[Cover art by Beyond Art]
There are bad musical moods, and then there’s Mylingar. Over the course of the last decade this group of anonymous Swedes has concocted the type of ill-meaning black/death that makes Diocletian seem like a Care Bear soundtrack. Third album Út is punishing, thoroughly antagonistic, and completely unwelcoming. It also kinda rules.
It helps immensely that Mylingar really knows how to pen a tune, and that, in spite of everything here being absolutely designed to annihilate everything in its path, Út still, well, rocks. The riffs and rhythms frequently churn, but it all churns as if the butter has gone rancid, been poisoned, and then been shat in by the town goblin. The drums blast, sometimes at hyperspeed levels, while providing plenty of ride cymbal flair and little details (the drumming really carry things). The guitars, indistinguishable as they sometimes are, push things into nightmare mode by refusing to provide any moments that are remotely comfortable, while the eased-off, open-picked moments sound positively nauseated, as if the sounds themselves are meant to make you sick. Such passages help to give Út the slightest sense of dynamics, but just the slightest.

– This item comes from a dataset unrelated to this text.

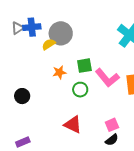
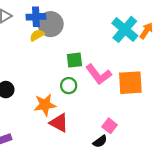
blue cross: (32, 27) -> (36, 17), moved
orange star: (59, 72) -> (45, 105), moved, size x1.5
pink square: (112, 125) -> (110, 126), moved, turned -32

That’s not to say things are never catchy, however, as Mylingar sneaks in some moments from the instruments that join the vocals to make Út, the tiniest, teensiest bit infectious. For example, “Blóð” features a fun, syncopated rhythm at one point that would probably get you dancing if everything around it wasn’t so polluted and bleak. “Af,” meanwhile, gets downright riffy in the this-can-be-air-guitared way, but quickly swaps out such moments for those noxious open-picked parts. Basically, Mylingar isn’t going to hit you over the head with hooks, but they’re still going to hook you.
The album also saves some of its strongest stuff for the end, with 11-minute closer “Neðan” perhaps the best track of the bunch. The song actually, almost shockingly begins in non-dissonant mode, but it doesn’t last long. Soon enough the song is doing its unholy churn, but with the sense that there’s some extra big, important, epic going on with these proceedings, as if it’s all a heightened version of everything that came before. Even the open-picked passages feel extra sickly and drunken, and “Neðan” reaches its bottom when it really slows the tempo in favor of ultimate nastiness. After that, all it can do is gradually build back to a fever pitch for the climax, in which the vocals absolutely lose their minds and the listener is left with nothing but a few minutes of unsettling sounds in which to reflect. Even here, at the very end, the band refuses to provide a real resolution.
Mylingar makes music for a very specific corner of mankind. Not only do you need to have a taste for this particular side of black/death metal, you also might need to have a taste for pain. Love Hollow Knight: Silksong but wish the soundtrack was all nasty war metal? Go for Mylingar. Have a habit of trying to match Sean Evans wing-for-wing as he quizzes celebrities on their favorite Blasphemophagher albums? Hit up Mylingar. Still, even with these tendencies, prepare for a little bit of a shock factor. Út will straight mess you up.